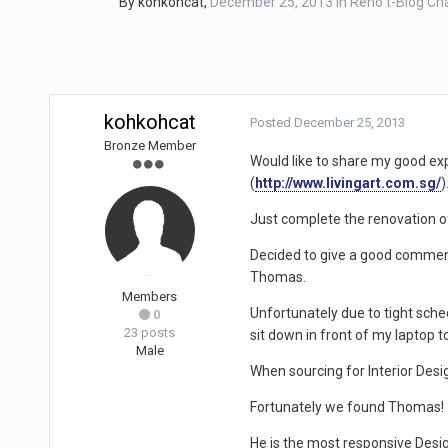
By
kohkohcat
,
December 25, 2013
in
Reno t-Blog Ch
kohkohcat
Posted
December 25, 2013
Bronze Member
Would like to share my good ex
(
http://www.livingart.com.sg/
)
Just complete the renovation 
Decided to give a good comment
Thomas.
Members
Unfortunately due to tight sche
0
23 posts
sit down in front of my laptop to
Male
When sourcing for Interior Desig
Fortunately we found Thomas!
He is the most responsive Desig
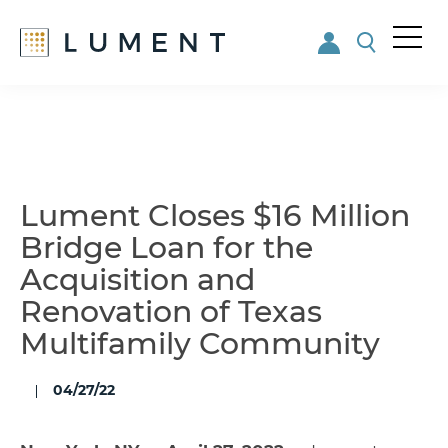
Me
nu
Skip
Skip
to
to
main
footer
content
Lument Closes $16 Million
Bridge Loan for the
Acquisition and
Renovation of Texas
Multifamily Community
04/27/22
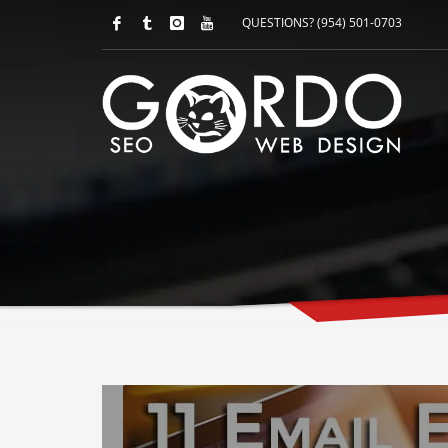
QUESTIONS? (954) 501-0703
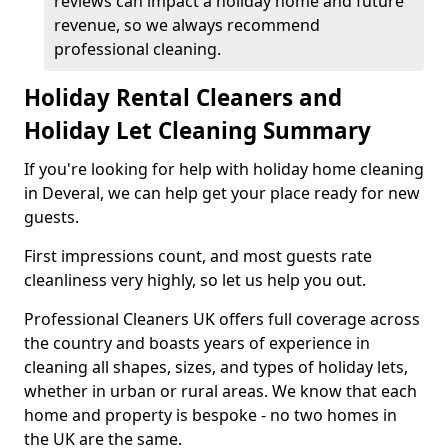
reviews can impact a holiday home and future
revenue, so we always recommend
professional cleaning.
Holiday Rental Cleaners and
Holiday Let Cleaning Summary
If you're looking for help with holiday home cleaning
in Deveral, we can help get your place ready for new
guests.
First impressions count, and most guests rate
cleanliness very highly, so let us help you out.
Professional Cleaners UK offers full coverage across
the country and boasts years of experience in
cleaning all shapes, sizes, and types of holiday lets,
whether in urban or rural areas. We know that each
home and property is bespoke - no two homes in
the UK are the same.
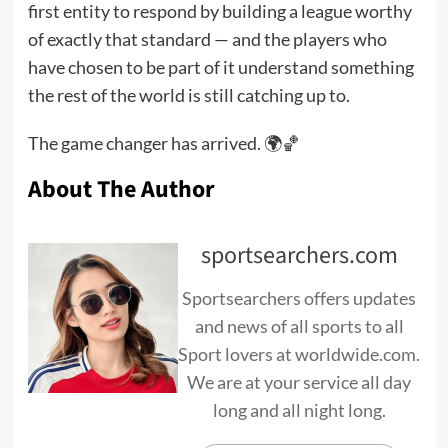
first entity to respond by building a league worthy
of exactly that standard — and the players who
have chosen to be part of it understand something
the rest of the world is still catching up to.
The game changer has arrived. 🌍🏀
About The Author
sportsearchers.com
Sportsearchers offers updates
and news of all sports to all
Sport lovers at worldwide.com.
We are at your service all day
long and all night long.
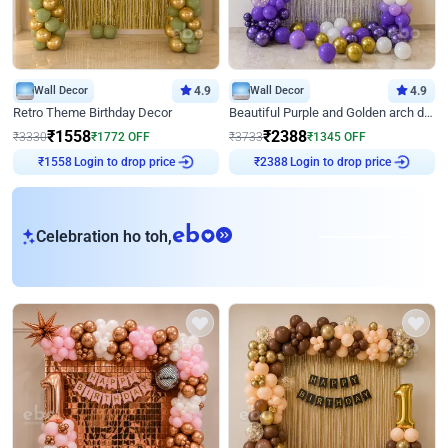
Wall Decor
4.9
Wall Decor
4.9
Retro Theme Birthday Decor
Beautiful Purple and Golden arch decor for Birthday
₹
1558
₹
2388
₹
3330
₹
1772
OFF
₹
3733
₹
1345
OFF
₹
1558
Login to drop price
₹
2388
Login to drop price
eb
Celebration ho toh,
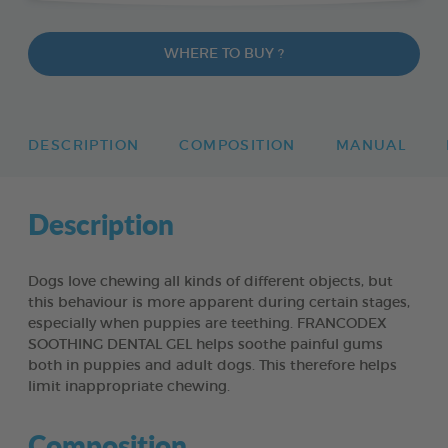
WHERE TO BUY ?
DESCRIPTION
COMPOSITION
MANUAL
Description
Dogs love chewing all kinds of different objects, but
this behaviour is more apparent during certain stages,
especially when puppies are teething. FRANCODEX
SOOTHING DENTAL GEL helps soothe painful gums
both in puppies and adult dogs. This therefore helps
limit inappropriate chewing.
Composition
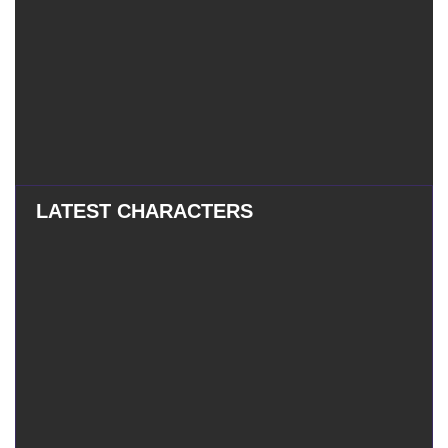
LATEST CHARACTERS
Eatchel
–
Eatchel – The Cub
The
Cub
Tess
–
Tess – The Magician
The
Magician
Mauxir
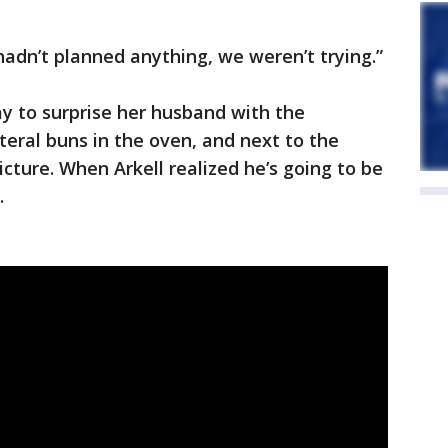
 hadn’t planned anything, we weren’t trying.”
ay to surprise her husband with the
eral buns in the oven, and next to the
cture. When Arkell realized he’s going to be
.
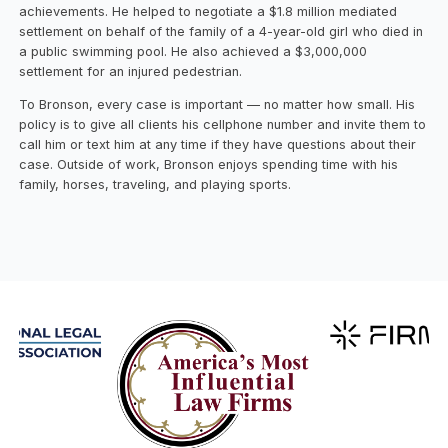
achievements. He helped to negotiate a $1.8 million mediated
settlement on behalf of the family of a 4-year-old girl who died in
a public swimming pool. He also achieved a $3,000,000
settlement for an injured pedestrian.
To Bronson, every case is important — no matter how small. His
policy is to give all clients his cellphone number and invite them to
call him or text him at any time if they have questions about their
case. Outside of work, Bronson enjoys spending time with his
family, horses, traveling, and playing sports.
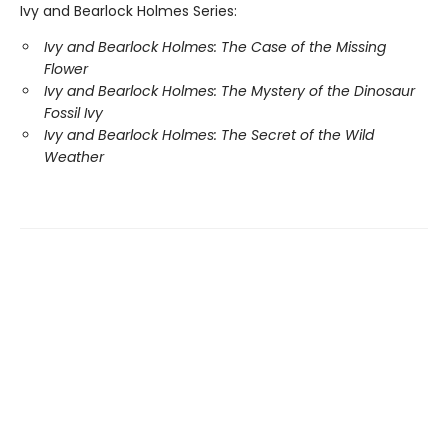
Ivy and Bearlock Holmes Series:
Ivy and Bearlock Holmes: The Case of the Missing
Flower
Ivy and Bearlock Holmes: The Mystery of the Dinosaur
Fossil Ivy
Ivy and Bearlock Holmes: The Secret of the Wild
Weather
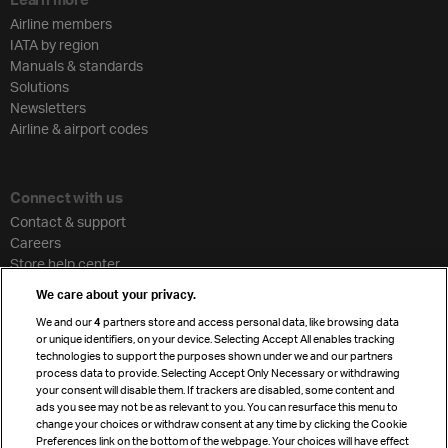
Airline members
IATA by region
Manuals & standards
Solutions
Newsletters
Airline & airport codes
Connect with us
Contact & support
Careers
Store help center
Travel agent accreditation
We care about your privacy.
Cargo agency program
We and our
4
partners store and access personal data, like browsing data
Strategic partnerships
or unique identifiers, on your device. Selecting Accept All enables tracking
technologies to support the purposes shown under we and our partners
process data to provide. Selecting Accept Only Necessary or withdrawing
your consent will disable them. If trackers are disabled, some content and
Sign up for IATA news
ads you see may not be as relevant to you. You can resurface this menu to
change your choices or withdraw consent at any time by clicking the Cookie
Preferences link on the bottom of the webpage. Your choices will have effect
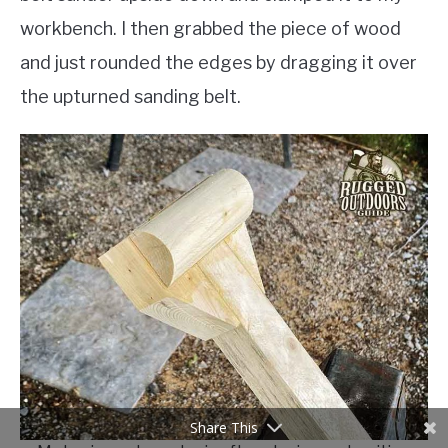
workbench. I then grabbed the piece of wood
and just rounded the edges by dragging it over
the upturned sanding belt.
Share This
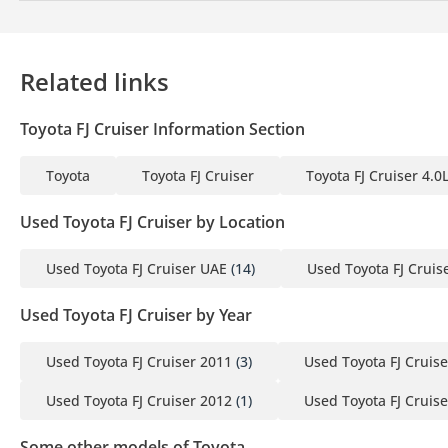
Related links
Toyota FJ Cruiser Information Section
Toyota
Toyota FJ Cruiser
Toyota FJ Cruiser 4.0
Used Toyota FJ Cruiser by Location
Used Toyota FJ Cruiser UAE
(14)
Used Toyota FJ Cruis
Used Toyota FJ Cruiser by Year
Used Toyota FJ Cruiser 2011
(3)
Used Toyota FJ Cruis
Used Toyota FJ Cruiser 2012
(1)
Used Toyota FJ Cruis
Some other models of Toyota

Problem :: Would you please retype all the data exactly? Leave out whatever pictures it holds.

Solution ::
By
kohkohcat
,
December 25, 2013
in
Reno t-Blog Ch
kohkohcat
Posted
December 25, 2013
Bronze Member
Would like to share my good ex
(
http://www.livingart.com.sg/
)
Just complete the renovation 
Decided to give a good comment
Thomas.
Members
Unfortunately due to tight sche
0
23 posts
sit down in front of my laptop to
Male
When sourcing for Interior Desig
Fortunately we found Thomas!
He is the most responsive Desig
Me
nu
Skip
Skip
to
to
main
footer
content
Lument Closes $16 Million
Bridge Loan for the
Acquisition and
Renovation of Texas
Multifamily Community
04/27/22
QUESTIONS? (954) 501-0703
reviews can impact a holiday home and future
revenue, so we always recommend
professional cleaning.
Holiday Rental Cleaners and
Holiday Let Cleaning Summary
If you're looking for help with holiday home cleaning
in Deveral, we can help get your place ready for new
guests.
First impressions count, and most guests rate
cleanliness very highly, so let us help you out.
Professional Cleaners UK offers full coverage across
the country and boasts years of experience in
cleaning all shapes, sizes, and types of holiday lets,
whether in urban or rural areas. We know that each
home and property is bespoke - no two homes in
the UK are the same.
first entity to respond by building a league worthy
of exactly that standard — and the players who
have chosen to be part of it understand something
the rest of the world is still catching up to.
The game changer has arrived. 🌍🏀
About The Author
sportsearchers.com
Sportsearchers offers updates
and news of all sports to all
Sport lovers at worldwide.com.
We are at your service all day
long and all night long.
Wall Decor
4.9
Wall Decor
4.9
Retro Theme Birthday Decor
Beautiful Purple and Golden arch decor for Birthday
₹
1558
₹
2388
₹
3330
₹
1772
OFF
₹
3733
₹
1345
OFF
₹
1558
Login to drop price
₹
2388
Login to drop price
eb
Celebration ho toh,
WHERE TO BUY ?
DESCRIPTION
COMPOSITION
MANUAL
Description
Dogs love chewing all kinds of different objects, but
this behaviour is more apparent during certain stages,
especially when puppies are teething. FRANCODEX
SOOTHING DENTAL GEL helps soothe painful gums
both in puppies and adult dogs. This therefore helps
limit inappropriate chewing.
Composition
LATEST CHARACTERS
Eatchel
–
Eatchel – The Cub
The
Cub
Tess
–
Tess – The Magician
The
Magician
Mauxir
 hadn’t planned anything, we weren’t trying.”
ay to surprise her husband with the
eral buns in the oven, and next to the
cture. When Arkell realized he’s going to be
.
achievements. He helped to negotiate a $1.8 million mediated
settlement on behalf of the family of a 4-year-old girl who died in
a public swimming pool. He also achieved a $3,000,000
settlement for an injured pedestrian.
To Bronson, every case is important — no matter how small. His
policy is to give all clients his cellphone number and invite them to
call him or text him at any time if they have questions about their
case. Outside of work, Bronson enjoys spending time with his
family, horses, traveling, and playing sports.
Ivy and Bearlock Holmes Series:
Ivy and Bearlock Holmes: The Case of the Missing
Flower
Ivy and Bearlock Holmes: The Mystery of the Dinosaur
Fossil Ivy
Ivy and Bearlock Holmes: The Secret of the Wild
Weather
Airline members
IATA by region
Manuals & standards
Solutions
Newsletters
Airline & airport codes
Connect with us
Contact & support
Careers
Store help center
Travel agent accreditation
We care about your privacy.
Cargo agency program
We and our
4
partners store and access personal data, like browsing data
Strategic partnerships
or unique identifiers, on your device. Selecting Accept All enables tracking
technologies to support the purposes shown under we and our partners
process data to provide. Selecting Accept Only Necessary or withdrawing
your consent will disable them. If trackers are disabled, some content and
Sign up for IATA news
ads you see may not be as relevant to you. You can resurface this menu to
change your choices or withdraw consent at any time by clicking the Cookie
Preferences link on the bottom of the webpage. Your choices will have effect
workbench. I then grabbed the piece of wood
and just rounded the edges by dragging it over
the upturned sanding belt.
Share This
Related links
Toyota FJ Cruiser Information Section
Toyota
Toyota FJ Cruiser
Toyota FJ Cruiser 4.0
Used Toyota FJ Cruiser by Location
Used Toyota FJ Cruiser UAE
(14)
Used Toyota FJ Cruis
Used Toyota FJ Cruiser by Year
Used Toyota FJ Cruiser 2011
(3)
Used Toyota FJ Cruis
Used Toyota FJ Cruiser 2012
(1)
Used Toyota FJ Cruis
Some other models of Toyota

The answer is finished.